Look through the lines below and extract any with the word "intérêts".

◆ **Input records**
.....

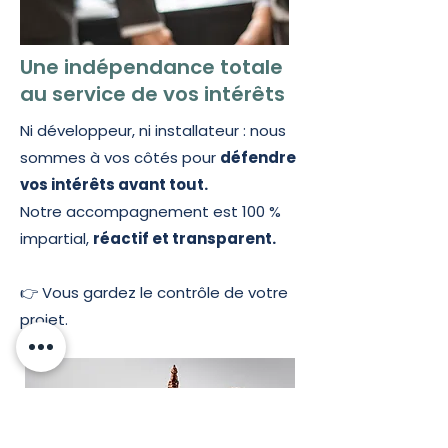
Une indépendance totale
au service de vos intérêts
Ni développeur, ni installateur : nous
sommes à vos côtés pour
défendre
vos intérêts avant tout.
Notre accompagnement est 100 %
impartial,
réactif et transparent.
👉 Vous gardez le contrôle de votre
projet.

.....

◆ **Output for this exercise**
au service de vos intérêts
vos intérêts avant tout.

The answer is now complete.